**Transcribed page contents:**
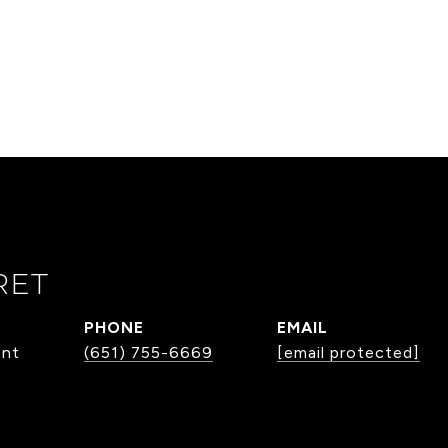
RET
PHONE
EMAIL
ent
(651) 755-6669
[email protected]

==

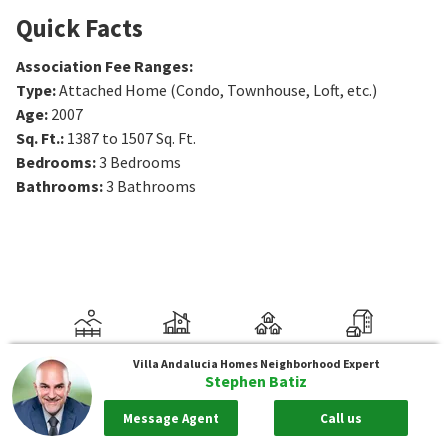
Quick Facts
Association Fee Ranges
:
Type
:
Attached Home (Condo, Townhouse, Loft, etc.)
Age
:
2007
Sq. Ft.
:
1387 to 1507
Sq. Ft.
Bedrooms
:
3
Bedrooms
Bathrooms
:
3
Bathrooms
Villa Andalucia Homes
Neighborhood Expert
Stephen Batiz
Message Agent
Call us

...

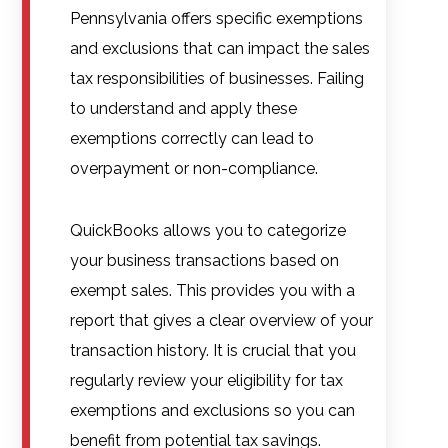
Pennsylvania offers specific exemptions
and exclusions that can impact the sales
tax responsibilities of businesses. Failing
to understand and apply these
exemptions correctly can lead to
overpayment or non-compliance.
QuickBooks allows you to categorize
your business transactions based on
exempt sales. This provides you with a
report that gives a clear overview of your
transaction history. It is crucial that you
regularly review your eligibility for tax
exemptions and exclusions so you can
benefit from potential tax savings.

**Required work:**
The word to find is "your". Copy every line of the records that holds it.

**Response box:**
your business transactions based on
report that gives a clear overview of your
regularly review your eligibility for tax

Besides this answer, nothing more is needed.